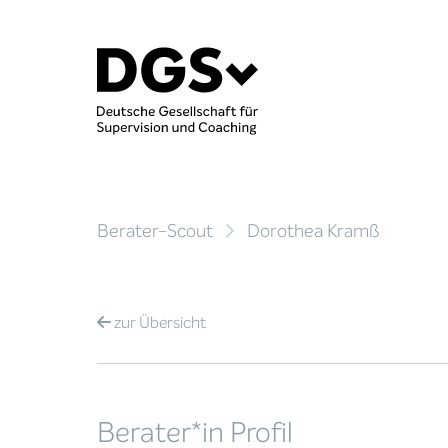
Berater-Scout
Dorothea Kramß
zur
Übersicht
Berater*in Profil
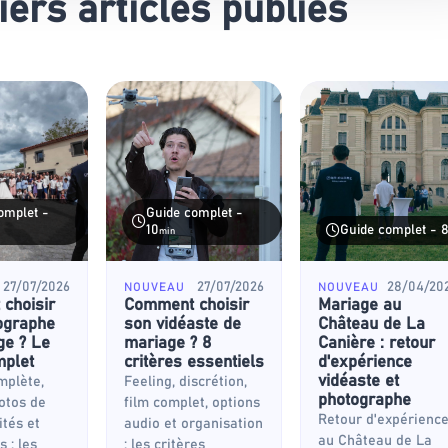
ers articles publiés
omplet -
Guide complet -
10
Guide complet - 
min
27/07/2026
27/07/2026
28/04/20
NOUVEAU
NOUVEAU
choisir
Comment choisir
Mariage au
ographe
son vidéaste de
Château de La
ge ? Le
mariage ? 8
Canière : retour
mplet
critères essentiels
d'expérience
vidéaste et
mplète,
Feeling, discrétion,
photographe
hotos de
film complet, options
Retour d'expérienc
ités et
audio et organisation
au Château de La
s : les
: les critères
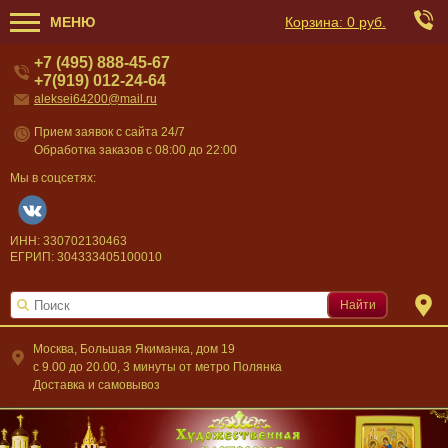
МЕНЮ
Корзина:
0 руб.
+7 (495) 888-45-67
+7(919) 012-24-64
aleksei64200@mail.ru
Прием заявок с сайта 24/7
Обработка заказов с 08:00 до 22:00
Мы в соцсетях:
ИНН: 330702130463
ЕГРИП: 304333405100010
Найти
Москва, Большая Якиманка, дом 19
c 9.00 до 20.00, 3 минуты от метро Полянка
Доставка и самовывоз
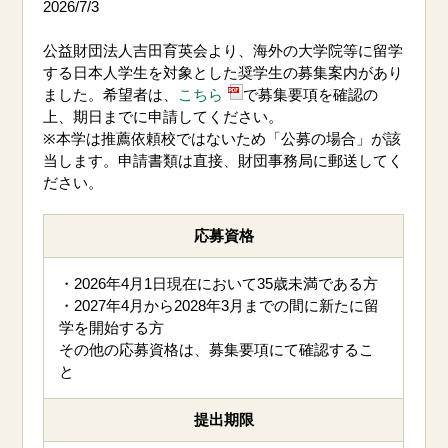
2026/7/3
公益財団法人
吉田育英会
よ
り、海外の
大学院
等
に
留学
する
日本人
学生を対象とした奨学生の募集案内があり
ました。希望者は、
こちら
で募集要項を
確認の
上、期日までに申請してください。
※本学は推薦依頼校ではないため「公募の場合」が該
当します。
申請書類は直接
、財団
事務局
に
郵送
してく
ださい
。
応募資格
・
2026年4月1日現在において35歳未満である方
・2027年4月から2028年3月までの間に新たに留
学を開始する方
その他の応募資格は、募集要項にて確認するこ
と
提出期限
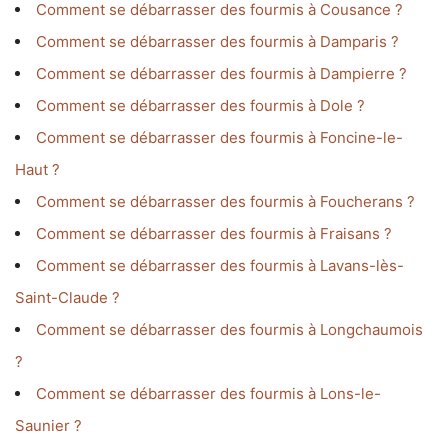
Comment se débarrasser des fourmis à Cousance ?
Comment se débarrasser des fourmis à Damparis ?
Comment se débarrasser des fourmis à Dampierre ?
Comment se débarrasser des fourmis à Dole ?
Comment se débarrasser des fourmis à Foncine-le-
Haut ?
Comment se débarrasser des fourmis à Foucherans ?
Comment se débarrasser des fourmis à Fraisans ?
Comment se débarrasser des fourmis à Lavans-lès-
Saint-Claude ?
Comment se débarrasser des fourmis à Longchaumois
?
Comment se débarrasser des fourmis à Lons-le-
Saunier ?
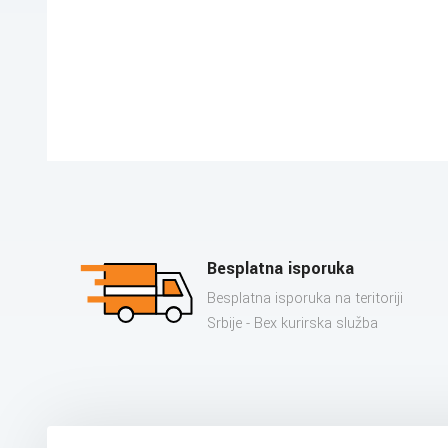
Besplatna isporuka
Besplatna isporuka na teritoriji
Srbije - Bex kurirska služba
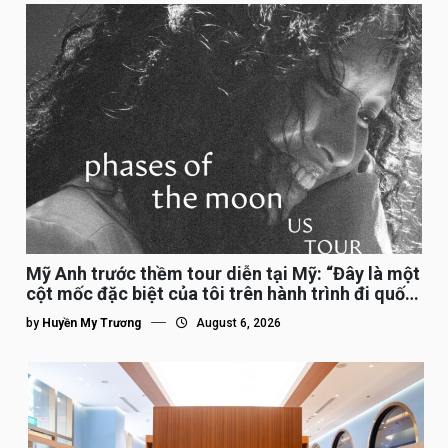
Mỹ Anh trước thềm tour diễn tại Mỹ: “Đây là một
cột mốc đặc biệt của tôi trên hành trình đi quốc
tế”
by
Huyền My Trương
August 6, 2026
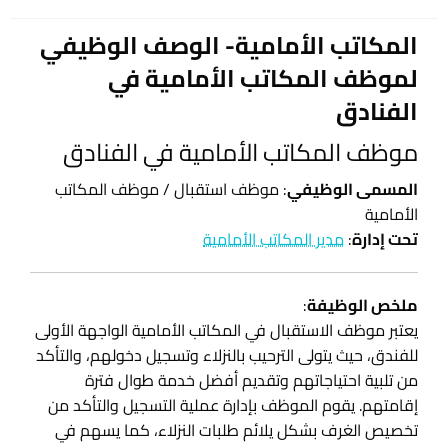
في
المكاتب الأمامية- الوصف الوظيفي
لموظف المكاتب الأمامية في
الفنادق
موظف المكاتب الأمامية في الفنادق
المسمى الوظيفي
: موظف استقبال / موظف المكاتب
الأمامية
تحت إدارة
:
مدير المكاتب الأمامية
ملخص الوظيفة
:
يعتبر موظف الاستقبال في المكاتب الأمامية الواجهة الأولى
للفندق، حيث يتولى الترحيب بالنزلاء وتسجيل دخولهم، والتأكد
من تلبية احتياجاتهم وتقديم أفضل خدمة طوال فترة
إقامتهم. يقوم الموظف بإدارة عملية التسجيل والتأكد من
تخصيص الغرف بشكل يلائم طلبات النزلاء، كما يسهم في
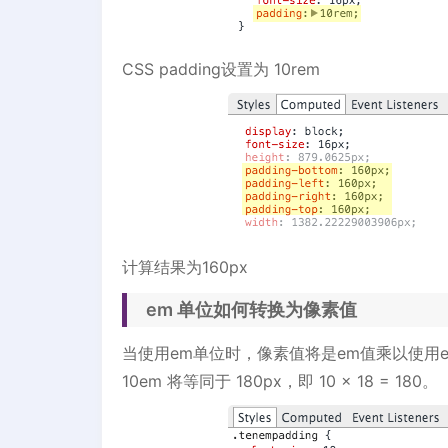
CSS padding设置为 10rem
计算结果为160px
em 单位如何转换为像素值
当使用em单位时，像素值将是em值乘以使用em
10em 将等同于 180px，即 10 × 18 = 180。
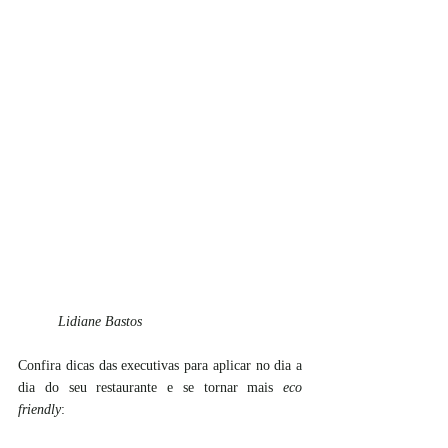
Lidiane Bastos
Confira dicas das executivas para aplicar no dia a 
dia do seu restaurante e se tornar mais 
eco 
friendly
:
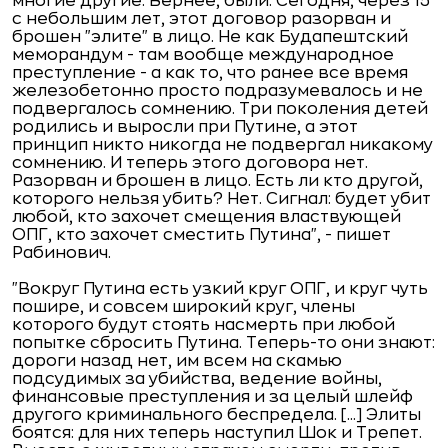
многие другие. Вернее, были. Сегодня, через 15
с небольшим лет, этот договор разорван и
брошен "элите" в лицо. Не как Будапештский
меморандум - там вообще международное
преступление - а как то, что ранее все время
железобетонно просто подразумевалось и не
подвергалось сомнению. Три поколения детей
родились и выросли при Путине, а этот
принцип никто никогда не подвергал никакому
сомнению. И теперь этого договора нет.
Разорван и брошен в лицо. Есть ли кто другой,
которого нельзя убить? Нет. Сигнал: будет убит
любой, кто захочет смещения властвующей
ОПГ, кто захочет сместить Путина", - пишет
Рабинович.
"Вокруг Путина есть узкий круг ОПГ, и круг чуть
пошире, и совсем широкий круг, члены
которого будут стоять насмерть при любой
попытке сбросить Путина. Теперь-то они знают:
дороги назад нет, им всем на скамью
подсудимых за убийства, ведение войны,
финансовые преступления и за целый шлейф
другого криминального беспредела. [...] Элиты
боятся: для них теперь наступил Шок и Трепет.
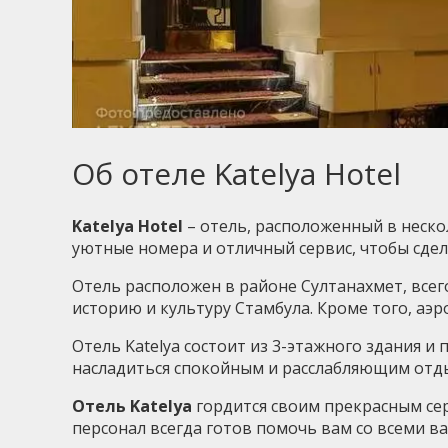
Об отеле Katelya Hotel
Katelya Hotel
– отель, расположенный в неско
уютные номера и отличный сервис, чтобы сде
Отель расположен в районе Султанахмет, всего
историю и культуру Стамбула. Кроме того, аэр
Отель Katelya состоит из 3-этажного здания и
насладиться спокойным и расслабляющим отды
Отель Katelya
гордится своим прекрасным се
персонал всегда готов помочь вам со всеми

☆ ☆ ☆ ☆ ☆

◆ Problem ◆
The listing above should be repeated word for word, with every image left out.

◆ Result for this exercise ◆
Berater-Scout
Dorothea Kramß
zur
Übersicht
Berater*in Profil
ers articles publiés
omplet -
Guide complet -
10
Guide complet - 
min
27/07/2026
27/07/2026
28/04/20
NOUVEAU
NOUVEAU
choisir
Comment choisir
Mariage au
ographe
son vidéaste de
Château de La
ge ? Le
mariage ? 8
Canière : retour
mplet
critères essentiels
d'expérience
vidéaste et
mplète,
Feeling, discrétion,
photographe
hotos de
film complet, options
Retour d'expérienc
ités et
audio et organisation
au Château de La
s : les
: les critères
МЕНЮ
Корзина:
0 руб.
+7 (495) 888-45-67
+7(919) 012-24-64
aleksei64200@mail.ru
Прием заявок с сайта 24/7
Обработка заказов с 08:00 до 22:00
Мы в соцсетях:
ИНН: 330702130463
ЕГРИП: 304333405100010
Найти
Москва, Большая Якиманка, дом 19
c 9.00 до 20.00, 3 минуты от метро Полянка
Доставка и самовывоз
2026/7/3
公益財団法人
吉田育英会
よ
り、海外の
大学院
等
に
留学
する
日本人
学生を対象とした奨学生の募集案内があり
ました。希望者は、
こちら
で募集要項を
確認の
上、期日までに申請してください。
※本学は推薦依頼校ではないため「公募の場合」が該
当します。
申請書類は直接
、財団
事務局
に
郵送
してく
ださい
。
応募資格
・
2026年4月1日現在において35歳未満である方
・2027年4月から2028年3月までの間に新たに留
学を開始する方
その他の応募資格は、募集要項にて確認するこ
と
提出期限
Comment se débarrasser des fourmis à Cousance ?
Comment se débarrasser des fourmis à Damparis ?
Comment se débarrasser des fourmis à Dampierre ?
Comment se débarrasser des fourmis à Dole ?
Comment se débarrasser des fourmis à Foncine-le-
Haut ?
Comment se débarrasser des fourmis à Foucherans ?
Comment se débarrasser des fourmis à Fraisans ?
Comment se débarrasser des fourmis à Lavans-lès-
Saint-Claude ?
Comment se débarrasser des fourmis à Longchaumois
?
Comment se débarrasser des fourmis à Lons-le-
Saunier ?
Besplatna isporuka
Besplatna isporuka na teritoriji
Srbije - Bex kurirska služba
Mỹ Anh trước thềm tour diễn tại Mỹ: “Đây là một
cột mốc đặc biệt của tôi trên hành trình đi quốc
tế”
by
Huyền My Trương
August 6, 2026
في
المكاتب الأمامية- الوصف الوظيفي
لموظف المكاتب الأمامية في
الفنادق
موظف المكاتب الأمامية في الفنادق
المسمى الوظيفي
: موظف استقبال / موظف المكاتب
الأمامية
تحت إدارة
:
مدير المكاتب الأمامية
ملخص الوظيفة
:
يعتبر موظف الاستقبال في المكاتب الأمامية الواجهة الأولى
للفندق، حيث يتولى الترحيب بالنزلاء وتسجيل دخولهم، والتأكد
من تلبية احتياجاتهم وتقديم أفضل خدمة طوال فترة
إقامتهم. يقوم الموظف بإدارة عملية التسجيل والتأكد من
تخصيص الغرف بشكل يلائم طلبات النزلاء، كما يسهم في
CSS padding设置为 10rem
计算结果为160px
em 单位如何转换为像素值
当使用em单位时，像素值将是em值乘以使用em
10em 将等同于 180px，即 10 × 18 = 180。
Lidiane Bastos
Confira dicas das executivas para aplicar no dia a 
dia do seu restaurante e se tornar mais 
eco 
friendly
:
многие другие. Вернее, были. Сегодня, через 15
с небольшим лет, этот договор разорван и
брошен "элите" в лицо. Не как Будапештский
меморандум - там вообще международное
преступление - а как то, что ранее все время
железобетонно просто подразумевалось и не
подвергалось сомнению. Три поколения детей
родились и выросли при Путине, а этот
принцип никто никогда не подвергал никакому
сомнению. И теперь этого договора нет.
Разорван и брошен в лицо. Есть ли кто другой,
которого нельзя убить? Нет. Сигнал: будет убит
любой, кто захочет смещения властвующей
ОПГ, кто захочет сместить Путина", - пишет
Рабинович.
"Вокруг Путина есть узкий круг ОПГ, и круг чуть
пошире, и совсем широкий круг, члены
которого будут стоять насмерть при любой
попытке сбросить Путина. Теперь-то они знают:
дороги назад нет, им всем на скамью
подсудимых за убийства, ведение войны,
финансовые преступления и за целый шлейф
другого криминального беспредела. [...] Элиты
боятся: для них теперь наступил Шок и Трепет.
Об отеле Katelya Hotel
Katelya Hotel
– отель, расположенный в неско
уютные номера и отличный сервис, чтобы сде
Отель расположен в районе Султанахмет, всего
историю и культуру Стамбула. Кроме того, аэр
Отель Katelya состоит из 3-этажного здания и
насладиться спокойным и расслабляющим отды
Отель Katelya
гордится своим прекрасным се
персонал всегда готов помочь вам со всеми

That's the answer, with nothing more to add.